Creating a different kind of workplace

Woman with laptop and cat

Mental Health Awareness Week, which kicks off today, encourages employers to focus on ‘kindness’ at a time when workers throughout the world are beset by feelings of uncertainty. Elizabeth McManus investigates what they can do to alleviate employees’ issues and provide a more certain future for themselves.

Despite growing awareness and openness around mental health in the workplace, employees still face many challenges getting the help they need. As highlighted by the Leading in a Digital Age report, published by City & Guilds Group last year, there’s a worrying discrepancy in how psychological safety is perceived in the workplace.

Despite 94% of employees saying that they considered psychological safety to be important, just 10% of businesses were seen to treat it as a priority.

This year’s Mental Health Awareness Week (18-24 May), centres around the theme of “kindness”, providing an opportunity for businesses to reflect on their approach to workplace wellbeing at a time when people’s lives are full of change and uncertainty – and millions of workers are now operating out of their own homes.

Those people that have made the switch to working remotely face myriad challenges. As well as dealing with uncertainties around the virus and its impact on their work and social life, some people may find themselves in less than ideal working environments, bringing even more anxiety and stress into people’s lives.

For instance, some may feel isolated from colleagues and friends, whereas others may find themselves in a distracting work environment, surrounded by family and pets. Others may just not have an appropriate or safe space to work from. There’s a real risk of workers experiencing extreme anxiety or burnout.
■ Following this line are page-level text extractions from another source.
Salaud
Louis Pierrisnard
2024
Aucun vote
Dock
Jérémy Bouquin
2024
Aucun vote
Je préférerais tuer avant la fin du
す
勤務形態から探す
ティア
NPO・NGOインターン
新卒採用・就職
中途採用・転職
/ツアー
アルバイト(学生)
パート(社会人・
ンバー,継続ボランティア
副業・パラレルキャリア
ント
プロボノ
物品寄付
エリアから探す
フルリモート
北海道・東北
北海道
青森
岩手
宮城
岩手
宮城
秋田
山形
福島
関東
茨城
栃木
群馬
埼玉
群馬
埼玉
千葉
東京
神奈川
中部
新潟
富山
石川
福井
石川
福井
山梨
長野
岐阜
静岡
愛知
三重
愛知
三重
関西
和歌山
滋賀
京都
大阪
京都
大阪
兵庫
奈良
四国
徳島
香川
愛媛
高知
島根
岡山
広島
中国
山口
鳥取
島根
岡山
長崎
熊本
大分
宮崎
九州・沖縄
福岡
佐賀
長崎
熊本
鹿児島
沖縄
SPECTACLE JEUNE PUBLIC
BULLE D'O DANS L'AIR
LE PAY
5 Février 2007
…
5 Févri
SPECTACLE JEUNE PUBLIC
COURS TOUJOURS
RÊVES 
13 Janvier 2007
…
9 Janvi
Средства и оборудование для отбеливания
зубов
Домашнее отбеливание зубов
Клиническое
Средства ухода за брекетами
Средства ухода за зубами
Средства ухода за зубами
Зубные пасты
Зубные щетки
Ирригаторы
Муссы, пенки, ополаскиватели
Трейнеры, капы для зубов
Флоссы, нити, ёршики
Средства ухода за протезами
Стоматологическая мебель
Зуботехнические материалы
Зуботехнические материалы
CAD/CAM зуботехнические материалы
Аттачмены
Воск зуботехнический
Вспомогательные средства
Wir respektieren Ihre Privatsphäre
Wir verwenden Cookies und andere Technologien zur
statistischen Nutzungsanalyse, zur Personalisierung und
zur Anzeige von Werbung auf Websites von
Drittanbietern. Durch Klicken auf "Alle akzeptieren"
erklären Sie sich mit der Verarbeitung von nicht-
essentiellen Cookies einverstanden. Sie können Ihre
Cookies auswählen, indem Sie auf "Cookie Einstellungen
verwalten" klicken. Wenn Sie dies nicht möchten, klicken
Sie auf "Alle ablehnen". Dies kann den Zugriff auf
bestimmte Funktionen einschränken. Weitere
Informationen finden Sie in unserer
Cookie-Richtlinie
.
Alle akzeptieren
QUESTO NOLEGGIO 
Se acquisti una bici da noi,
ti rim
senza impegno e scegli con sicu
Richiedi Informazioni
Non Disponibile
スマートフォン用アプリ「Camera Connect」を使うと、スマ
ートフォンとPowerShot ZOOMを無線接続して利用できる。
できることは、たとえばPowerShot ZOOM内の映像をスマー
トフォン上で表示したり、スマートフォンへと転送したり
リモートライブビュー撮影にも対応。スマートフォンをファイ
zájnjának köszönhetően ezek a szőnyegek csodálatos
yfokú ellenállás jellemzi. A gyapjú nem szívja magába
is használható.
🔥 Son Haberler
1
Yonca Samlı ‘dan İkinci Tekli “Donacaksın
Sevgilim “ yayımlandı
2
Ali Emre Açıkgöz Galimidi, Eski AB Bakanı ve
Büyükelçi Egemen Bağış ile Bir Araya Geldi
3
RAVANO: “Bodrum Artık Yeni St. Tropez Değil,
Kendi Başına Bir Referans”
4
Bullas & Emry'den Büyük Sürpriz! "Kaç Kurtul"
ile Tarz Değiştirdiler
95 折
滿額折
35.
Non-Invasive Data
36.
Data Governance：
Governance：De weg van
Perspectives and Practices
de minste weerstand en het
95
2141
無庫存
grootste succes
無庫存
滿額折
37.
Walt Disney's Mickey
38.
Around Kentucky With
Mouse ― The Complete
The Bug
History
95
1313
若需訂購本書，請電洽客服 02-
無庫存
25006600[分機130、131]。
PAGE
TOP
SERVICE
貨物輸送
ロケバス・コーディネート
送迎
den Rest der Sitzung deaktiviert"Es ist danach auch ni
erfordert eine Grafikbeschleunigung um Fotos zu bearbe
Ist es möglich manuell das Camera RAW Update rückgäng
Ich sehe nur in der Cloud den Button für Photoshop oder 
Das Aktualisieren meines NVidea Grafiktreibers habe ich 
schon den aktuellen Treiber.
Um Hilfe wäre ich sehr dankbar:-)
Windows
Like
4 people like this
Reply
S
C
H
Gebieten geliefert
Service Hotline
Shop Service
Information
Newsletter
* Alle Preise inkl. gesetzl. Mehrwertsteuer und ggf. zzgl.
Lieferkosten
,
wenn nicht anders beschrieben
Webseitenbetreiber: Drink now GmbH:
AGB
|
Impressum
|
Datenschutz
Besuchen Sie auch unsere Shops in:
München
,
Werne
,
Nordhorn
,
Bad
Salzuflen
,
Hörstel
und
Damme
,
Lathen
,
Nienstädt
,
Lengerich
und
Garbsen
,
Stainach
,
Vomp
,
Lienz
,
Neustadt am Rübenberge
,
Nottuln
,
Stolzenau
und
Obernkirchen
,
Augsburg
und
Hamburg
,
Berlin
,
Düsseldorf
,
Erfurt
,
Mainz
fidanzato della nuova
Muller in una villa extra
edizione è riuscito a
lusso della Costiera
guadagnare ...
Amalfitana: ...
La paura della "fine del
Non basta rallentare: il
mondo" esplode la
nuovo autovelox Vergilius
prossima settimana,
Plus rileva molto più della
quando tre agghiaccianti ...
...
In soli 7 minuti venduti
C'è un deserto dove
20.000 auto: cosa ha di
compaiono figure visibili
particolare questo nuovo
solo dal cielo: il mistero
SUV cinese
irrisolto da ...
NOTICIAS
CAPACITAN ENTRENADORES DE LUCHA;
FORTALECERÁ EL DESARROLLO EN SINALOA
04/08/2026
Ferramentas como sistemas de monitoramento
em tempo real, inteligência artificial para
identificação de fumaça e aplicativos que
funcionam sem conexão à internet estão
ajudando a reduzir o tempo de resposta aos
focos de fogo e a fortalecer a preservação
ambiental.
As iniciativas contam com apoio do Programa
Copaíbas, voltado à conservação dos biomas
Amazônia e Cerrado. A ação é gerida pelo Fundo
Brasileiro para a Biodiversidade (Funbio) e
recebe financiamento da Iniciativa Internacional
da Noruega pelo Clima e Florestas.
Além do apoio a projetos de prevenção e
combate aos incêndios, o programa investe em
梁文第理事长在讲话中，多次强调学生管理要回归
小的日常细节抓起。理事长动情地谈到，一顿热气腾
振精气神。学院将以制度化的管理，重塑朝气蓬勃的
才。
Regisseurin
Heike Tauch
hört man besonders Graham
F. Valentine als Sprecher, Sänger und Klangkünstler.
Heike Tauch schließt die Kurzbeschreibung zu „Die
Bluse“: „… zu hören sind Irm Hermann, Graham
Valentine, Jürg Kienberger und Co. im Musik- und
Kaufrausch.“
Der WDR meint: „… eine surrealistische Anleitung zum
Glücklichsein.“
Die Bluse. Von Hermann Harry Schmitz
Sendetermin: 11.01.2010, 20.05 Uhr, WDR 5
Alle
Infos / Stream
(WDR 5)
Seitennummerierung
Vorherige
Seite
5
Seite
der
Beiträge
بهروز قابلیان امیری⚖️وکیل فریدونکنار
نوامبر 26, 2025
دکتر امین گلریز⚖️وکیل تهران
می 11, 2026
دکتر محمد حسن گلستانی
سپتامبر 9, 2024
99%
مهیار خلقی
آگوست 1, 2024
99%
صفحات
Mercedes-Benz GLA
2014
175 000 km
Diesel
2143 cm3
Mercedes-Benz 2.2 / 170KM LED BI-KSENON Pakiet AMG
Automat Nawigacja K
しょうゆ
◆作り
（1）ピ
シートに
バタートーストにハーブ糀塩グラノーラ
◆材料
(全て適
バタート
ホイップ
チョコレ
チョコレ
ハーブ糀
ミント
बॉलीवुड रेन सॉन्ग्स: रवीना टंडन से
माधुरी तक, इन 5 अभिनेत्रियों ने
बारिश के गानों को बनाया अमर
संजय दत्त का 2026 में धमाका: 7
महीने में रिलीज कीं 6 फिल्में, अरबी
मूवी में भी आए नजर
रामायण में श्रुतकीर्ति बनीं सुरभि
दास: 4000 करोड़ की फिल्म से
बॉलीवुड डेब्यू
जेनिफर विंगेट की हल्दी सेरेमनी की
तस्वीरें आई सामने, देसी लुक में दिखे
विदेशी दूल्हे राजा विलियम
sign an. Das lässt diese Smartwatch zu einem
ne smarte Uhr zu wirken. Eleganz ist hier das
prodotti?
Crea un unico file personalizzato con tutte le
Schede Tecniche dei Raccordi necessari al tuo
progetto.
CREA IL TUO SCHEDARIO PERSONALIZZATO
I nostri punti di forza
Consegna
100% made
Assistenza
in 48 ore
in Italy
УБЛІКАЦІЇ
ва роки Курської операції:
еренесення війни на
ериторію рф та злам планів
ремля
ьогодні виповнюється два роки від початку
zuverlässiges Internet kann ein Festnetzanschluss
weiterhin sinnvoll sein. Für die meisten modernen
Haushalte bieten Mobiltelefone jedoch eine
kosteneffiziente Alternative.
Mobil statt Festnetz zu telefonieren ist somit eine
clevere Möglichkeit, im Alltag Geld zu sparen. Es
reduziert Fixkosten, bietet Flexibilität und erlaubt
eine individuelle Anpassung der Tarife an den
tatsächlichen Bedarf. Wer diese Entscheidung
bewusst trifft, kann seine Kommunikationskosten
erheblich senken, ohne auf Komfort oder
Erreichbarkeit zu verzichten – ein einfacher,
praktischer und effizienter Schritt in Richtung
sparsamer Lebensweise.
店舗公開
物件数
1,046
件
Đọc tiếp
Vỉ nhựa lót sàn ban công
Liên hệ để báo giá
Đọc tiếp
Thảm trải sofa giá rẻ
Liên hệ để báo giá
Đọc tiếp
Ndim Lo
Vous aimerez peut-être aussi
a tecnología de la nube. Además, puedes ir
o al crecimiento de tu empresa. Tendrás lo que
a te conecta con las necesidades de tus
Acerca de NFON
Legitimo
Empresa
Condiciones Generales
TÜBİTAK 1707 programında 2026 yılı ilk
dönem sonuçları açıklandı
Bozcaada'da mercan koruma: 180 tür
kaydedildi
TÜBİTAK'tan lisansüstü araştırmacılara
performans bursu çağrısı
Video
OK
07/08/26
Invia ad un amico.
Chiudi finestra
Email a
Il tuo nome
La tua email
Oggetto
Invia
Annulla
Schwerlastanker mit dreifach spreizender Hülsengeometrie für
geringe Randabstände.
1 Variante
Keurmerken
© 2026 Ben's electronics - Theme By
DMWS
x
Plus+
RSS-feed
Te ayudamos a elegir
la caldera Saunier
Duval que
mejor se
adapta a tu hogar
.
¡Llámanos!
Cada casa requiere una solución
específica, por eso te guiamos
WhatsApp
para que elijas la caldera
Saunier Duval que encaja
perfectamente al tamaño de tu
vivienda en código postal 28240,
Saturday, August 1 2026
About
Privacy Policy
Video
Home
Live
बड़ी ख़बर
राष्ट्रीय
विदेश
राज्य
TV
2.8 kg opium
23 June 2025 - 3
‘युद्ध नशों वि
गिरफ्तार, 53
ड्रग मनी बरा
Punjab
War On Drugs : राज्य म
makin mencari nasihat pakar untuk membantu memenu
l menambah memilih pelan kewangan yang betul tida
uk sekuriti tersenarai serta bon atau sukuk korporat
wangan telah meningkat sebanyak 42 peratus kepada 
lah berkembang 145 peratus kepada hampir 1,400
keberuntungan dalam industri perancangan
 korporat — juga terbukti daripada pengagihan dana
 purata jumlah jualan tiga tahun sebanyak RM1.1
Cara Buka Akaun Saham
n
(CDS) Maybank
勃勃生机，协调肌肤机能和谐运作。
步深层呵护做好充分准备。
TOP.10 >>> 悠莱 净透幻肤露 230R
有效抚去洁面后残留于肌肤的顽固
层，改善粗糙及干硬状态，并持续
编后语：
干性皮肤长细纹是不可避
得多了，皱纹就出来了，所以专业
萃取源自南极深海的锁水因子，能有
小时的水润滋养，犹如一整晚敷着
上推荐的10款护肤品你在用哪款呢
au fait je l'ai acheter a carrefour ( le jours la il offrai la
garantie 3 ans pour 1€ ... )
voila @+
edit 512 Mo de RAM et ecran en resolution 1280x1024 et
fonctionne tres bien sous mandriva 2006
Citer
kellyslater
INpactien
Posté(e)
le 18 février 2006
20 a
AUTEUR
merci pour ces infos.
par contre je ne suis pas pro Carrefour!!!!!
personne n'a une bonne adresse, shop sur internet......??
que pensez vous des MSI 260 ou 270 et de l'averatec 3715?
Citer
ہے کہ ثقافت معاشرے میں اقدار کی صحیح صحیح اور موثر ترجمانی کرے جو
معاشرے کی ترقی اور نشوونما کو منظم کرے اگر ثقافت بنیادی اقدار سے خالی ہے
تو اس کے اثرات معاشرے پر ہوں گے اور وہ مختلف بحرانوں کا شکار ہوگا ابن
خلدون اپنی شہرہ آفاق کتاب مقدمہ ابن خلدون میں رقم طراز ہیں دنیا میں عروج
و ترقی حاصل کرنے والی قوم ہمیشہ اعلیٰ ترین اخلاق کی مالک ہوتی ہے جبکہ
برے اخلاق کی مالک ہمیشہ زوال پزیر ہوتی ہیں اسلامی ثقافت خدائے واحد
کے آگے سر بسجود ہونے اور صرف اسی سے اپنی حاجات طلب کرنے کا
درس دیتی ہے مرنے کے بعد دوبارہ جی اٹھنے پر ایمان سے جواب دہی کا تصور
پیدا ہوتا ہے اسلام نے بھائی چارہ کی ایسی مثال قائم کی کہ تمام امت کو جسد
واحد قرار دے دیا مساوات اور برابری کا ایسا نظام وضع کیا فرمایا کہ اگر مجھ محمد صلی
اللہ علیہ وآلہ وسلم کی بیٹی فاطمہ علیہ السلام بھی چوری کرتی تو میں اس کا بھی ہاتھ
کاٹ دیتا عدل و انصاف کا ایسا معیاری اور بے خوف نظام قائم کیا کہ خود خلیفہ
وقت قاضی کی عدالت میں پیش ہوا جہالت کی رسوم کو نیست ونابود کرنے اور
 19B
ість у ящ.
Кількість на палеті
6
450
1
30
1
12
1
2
This puts at stake not only the health and safety of individuals, but productivity as many leaders attempt to successfully manage teams remotely for the first time, at a time of economic uncertainty. We know that a happy and safe team is a more engaged, productive team, but when it comes to supporting mental health of employees, a key barrier can be confusion and ambiguity over whose responsibility it is to provide that support.

Indeed, our research found that while 43% of senior management expect HR to deal with the psychological safety of employees at work, the majority of employees (56%) believe the responsibility lies with line managers and senior management.

Ultimately, by laying the foundations for a network of support and stepping up their duty of care, employers can empower employees to take charge of their own mental wellbeing at work.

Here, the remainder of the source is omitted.